- _TASK INPUT_
--

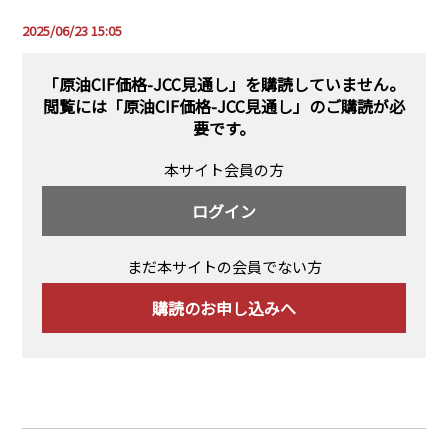
PRA原則
2025/06/23 15:05
Q & A
English Website
「原油CIF価格-JCC見通し」を購読していません。
会社概要
瑞姆亜太能源諮問(北京)
閲覧には
「原油CIF価格-JCC見通し」のご購読
が必
お問い合わせ
Rim Energy Media(韓国語)
要です。
年間休刊日
本サイト会員の方
サイトマップ
採用情報
ログイン
まだ本サイトの会員でない方
購読のお申し込みへ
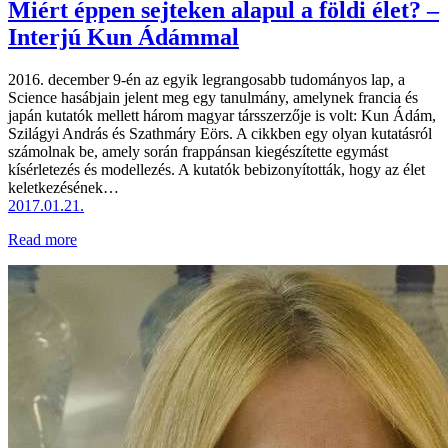
Miért éppen sejteken alapul a földi élet? –
Interjú Kun Ádámmal
2016. december 9-én az egyik legrangosabb tudományos lap, a
Science hasábjain jelent meg egy tanulmány, amelynek francia és
japán kutatók mellett három magyar társszerzője is volt: Kun Ádám,
Szilágyi András és Szathmáry Eörs. A cikkben egy olyan kutatásról
számolnak be, amely során frappánsan kiegészítette egymást
kísérletezés és modellezés. A kutatók bebizonyították, hogy az élet
keletkezésének…
2017.01.21.
Read more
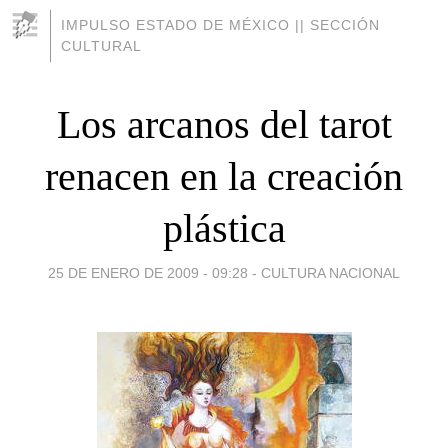
IMPULSO ESTADO DE MÉXICO || SECCIÓN
CULTURAL
Los arcanos del tarot
renacen en la creación
plástica
25 DE ENERO DE 2009 - 09:28
-
CULTURA NACIONAL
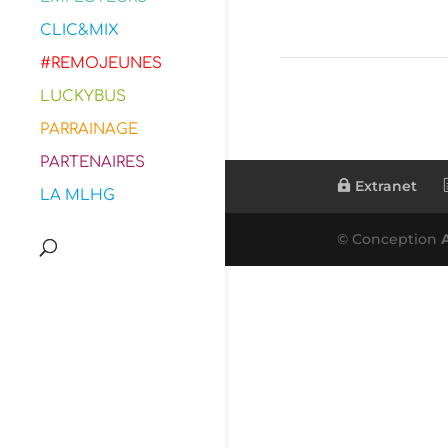
CLIC&MIX
#REMOJEUNES
LUCKYBUS
PARRAINAGE
PARTENAIRES
Extranet
LA MLHG
© Conception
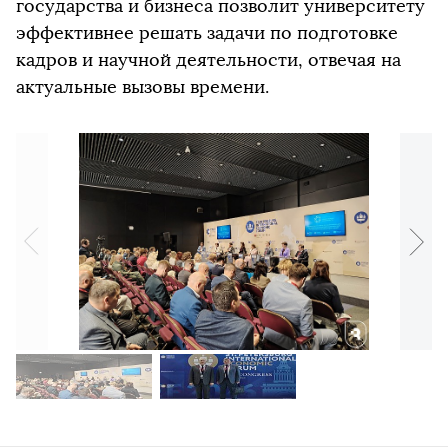
государства и бизнеса позволит университету
эффективнее решать задачи по подготовке
кадров и научной деятельности, отвечая на
актуальные вызовы времени.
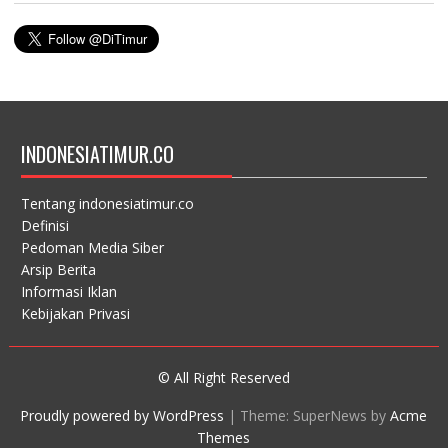
INDONESIATIMUR.CO
Tentang indonesiatimur.co
Definisi
Pedoman Media Siber
Arsip Berita
Informasi Iklan
Kebijakan Privasi
© All Right Reserved
Proudly powered by WordPress
|
Theme: SuperNews by
Acme
Themes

--

- _THE TASK_
Take the records above and transcribe them exactly, dropping every picture.

- _SOLUTION FOR THIS PROBLEM_
PRA原則
2025/06/23 15:05
Q & A
English Website
「原油CIF価格-JCC見通し」を購読していません。
会社概要
瑞姆亜太能源諮問(北京)
閲覧には
「原油CIF価格-JCC見通し」のご購読
が必
お問い合わせ
Rim Energy Media(韓国語)
要です。
年間休刊日
本サイト会員の方
サイトマップ
採用情報
ログイン
まだ本サイトの会員でない方
購読のお申し込みへ
Miért éppen sejteken alapul a földi élet? –
Interjú Kun Ádámmal
2016. december 9-én az egyik legrangosabb tudományos lap, a
Science hasábjain jelent meg egy tanulmány, amelynek francia és
japán kutatók mellett három magyar társszerzője is volt: Kun Ádám,
Szilágyi András és Szathmáry Eörs. A cikkben egy olyan kutatásról
számolnak be, amely során frappánsan kiegészítette egymást
kísérletezés és modellezés. A kutatók bebizonyították, hogy az élet
keletkezésének…
2017.01.21.
Read more
IMPULSO ESTADO DE MÉXICO || SECCIÓN
CULTURAL
Los arcanos del tarot
renacen en la creación
plástica
25 DE ENERO DE 2009 - 09:28
-
CULTURA NACIONAL
CLIC&MIX
#REMOJEUNES
LUCKYBUS
PARRAINAGE
PARTENAIRES
Extranet
LA MLHG
© Conception
государства и бизнеса позволит университету
эффективнее решать задачи по подготовке
кадров и научной деятельности, отвечая на
актуальные вызовы времени.
INDONESIATIMUR.CO
Tentang indonesiatimur.co
Definisi
Pedoman Media Siber
Arsip Berita
Informasi Iklan
Kebijakan Privasi
© All Right Reserved
Proudly powered by WordPress
|
Theme: SuperNews by
Acme
Themes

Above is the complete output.